The following episode, called “Introducing the Miracle” did, however, address a different issue. After the protest, a reporter is calling out questions to the students and Bay says something to this effect— you know they are deaf, don’t you? Reporter says, “But you’re not…” and asks a question that Bay answers. Of course, that’s what’s written up in the papers, and Daphne gives Bay a hard time about speaking for them. Bay’s mad, she doesn’t understand, but others tell her Daphne’s right, that deaf people have a long history of hearing people speaking for them.
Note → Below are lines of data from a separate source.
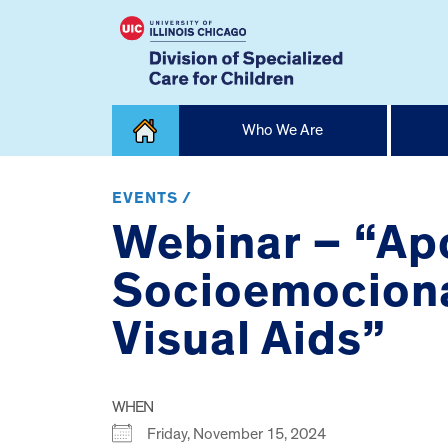
Skip
Who We Are
to
content
Home
EVENTS /
Webinar – “Apo
Socioemociona
Visual Aids”
WHEN
Friday, November 15, 2024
This episode, the season finale that aired on March 11th (and is on Hulu until 3/25/13), also brings up the idea of hearing students being admitted– up to 50%! When I was researching this post, I saw that on their website, they had (I can’t find it again) a poll asking if Carlton should allow hearing students into the school. I saw the poll before I saw the spring finale and I was thinking it over. I’ve known a lot of Codas— Children of Deaf Adults— and some of them really function better visually. Because their first language is ASL, they learn better visually than aurally, and would be better educated in a deaf environment. But then I saw the finale, and saw that they were talking about up to 50%, non-signing hearing students. Bodies, really, because the school can’t afford to stay open without them. While the deaf students would stay together and not be shipped to different schools, they’d be back in a deaf ghetto, and the hearing students would have the power, their needs would be met first. So I voted, via Twitter, to Keep Carlton Deaf. The last time I saw the poll, though, there were more votes for allowing hearing students into the school than not.
I’m very glad that the decision makers for this show didn’t wrap up the protest story in one episode. These are really deep issues and people need time to wrap their heads around these ideas. Overall, I’m really impressed with the show and think they’ve done a terrific job.